I did check my 1976 La Trobe University endorsed dictionary which had a word “polyandry” which means “the practice of having more than one husband at a time” which is close to the situation described in the OP and as I lived most of my life without Google to influence my decision making I said it “appeared” the word had been made up. Note that qualification – I didn’t say it had unreservedly been made up.
The phrase “menage a trois” literally means “a family of three” and makes no mention of “group sex” and I didn’t allude to that either. You have however made assumption that group sex is part of it.

Nor have I tried to “project my own values on others” as you suggest.
By stating my opinion that the arrangement as described is “a shallow one” would be I believe consistent with 99% of couples in a monogamous relationship.

You say “good on them”. I have no problem with that.

dungfungus said :

I had never heard of the word “polyamorous” before.
It appears to be made up to suit the occasion and there is nothing wrong with that. Maybe “menage a trois plus one” would have suited better?

Anyhow, in the context of the traditional definition of marriage it would seem that adultery is the outcome even though the parties are “consenting adults”.

To me, a very shallow relationship.

Maybe try googling a word before calling it made up. Your description of it as a menage-a-trois plus one is also questionable as there is no indication in the article that they’re all engaging in group sex. Your characterisation of their relationship as shallow and indication that monogamy is necessary for a deep relationship is projecting your own values onto others. Their relationship appears to have lasted longer than many others and looks set to continue for some time, so I say good on them for finding something that works well for them.

No_Nose said :

They sound like a lovely couple who are living their lives the way they want (as consenting adults should be able to).

I was particularly impressed with the way they choose to interpret the monitum and relate that back to their circumstances.

Looking forward to seeing some more in this series.

Thanks very much No Nose. For what it’s worth, I thought Angel and Michael were immensely impressive, intelligent and fun. And I’ve found it enriching to think and talk about what makes for a loving relationship. I’m looking forward to doing a couple more interviews before the survey results are out. Next week it’s with Lady Lynne Cosgrove (who’s married to Sir Peter Cosgrove).

No_Nose said :

They sound like a lovely couple who are living their lives the way they want (as consenting adults should be able to).

I was particularly impressed with the way they choose to interpret the monitum and relate that back to their circumstances.

Looking forward to seeing some more in this series.

I think it just perfectly outlines the stupidity of the current SSM debate and the claims that a Yes vote will end up with marriage “equality” of any sort.

As you say this couple has conveniently interpreted the monitum to suit their circumstances instead of actually considering how silly the restrictions are and wondering what marriage is actually for and wondering why the government is so heavily involved in regulating people’s personal relationships.

It seems that being recognised as next of kin seems to be the most important thing?

I had never heard of the word “polyamorous” before.
It appears to be made up to suit the occasion and there is nothing wrong with that.
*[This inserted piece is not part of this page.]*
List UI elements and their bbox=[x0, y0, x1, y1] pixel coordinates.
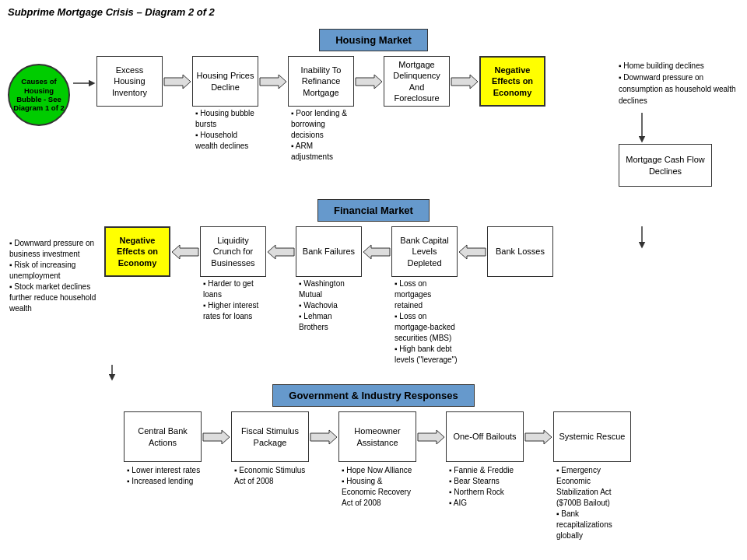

Maybe “menage a trois plus one” would have suited better?

Anyhow, in the context of the traditional definition of marriage it would seem that adultery is the outcome even though the parties are “consenting adults”.

To me, a very shallow relationship.

They sound like a lovely couple who are living their lives the way they want (as consenting adults should be able to).

I was particularly impressed with the way they choose to interpret the monitum and relate that back to their circumstances.

Looking forward to seeing some more in this series.